Mr Jacques's email included a tender package on which he invited the defendant to quote.[25] Mr Botica formed the view that it was a 'schedule of rates' tender as the proposed works had not been finally detailed.[26]
[25] Botica Affidavit (GCB02).
[26] Botica Affidavit [9] - [11].
Mr Botica spoke with Peter Storey of the plaintiff, Keith Brown of PIE and Mr Jacques to try to better understand the scope of works. Mr Brown informed him that the scope of works had not been finalised and that the Bill of Quantities (BOQ)[27] would be progressively updated when final designed were achieved.[28]
[27] Botica Affidavit, 60 - 62 (GCB02).
[28] Botica Affidavit [12], [14].
Mr Botica deposed that, having worked extensively in the mining sector, he was 'comfortable' with the fact that the defendant would be paid for the final finished product that the defendant installed, applying the fixed rates to the measured quantities.[29]

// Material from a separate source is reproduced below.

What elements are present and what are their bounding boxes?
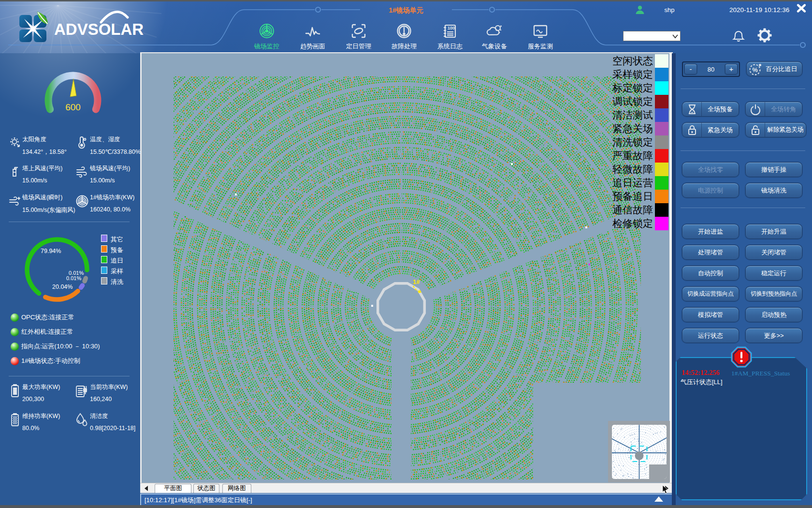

Delivery of materials to the defendant
[29] Botica Affidavit [20].
The defendant has a regular freight contractor. In 2021, it was not possible to fix a freight rate. Mr Botica spoke to Mr Jacques, Mr Brown, Mr Copeman and Mr Brice, informing them that he was not comfortable fixing a freight rate. Mr Brown told him to omit the freight component as '[the defendant's] pricing was competitive and that a freight cost of materials to site had not been allowed for by others quoting the job.' Mr Brown told him that the plaintiff would attend to transporting materials to site. On this basis, Mr Botica said he would omit the freight component from his pricing.[30]
[30] Botica Affidavit [24] - [25], [28] - [30].
Apart from 'pre‑mix' material, the defendant transported 50t of cement to site, but was then informed by Mr Brown that Lee's Transport was to deliver materials thereafter. Mr Botica says that at no time was he informed that he would be on‑charged the costs of transporting materials to site, or what the cost would be, and he has never been provided with invoices or details.[31]
[31] Botica Affidavit [32] - [34].
Mr Botica deposes that he would not have used Lee's Transport had he known he would be charged for that transport, as it was about double the cost of the transport company Mr Botica regularly used.[32]
Fuel supplied to the defendant
[32] Botica Affidavit [35].
Prior to the filing of the First Brice Affidavit, the defendant had never received any invoice, claim or demand for the payment of fuel.[33]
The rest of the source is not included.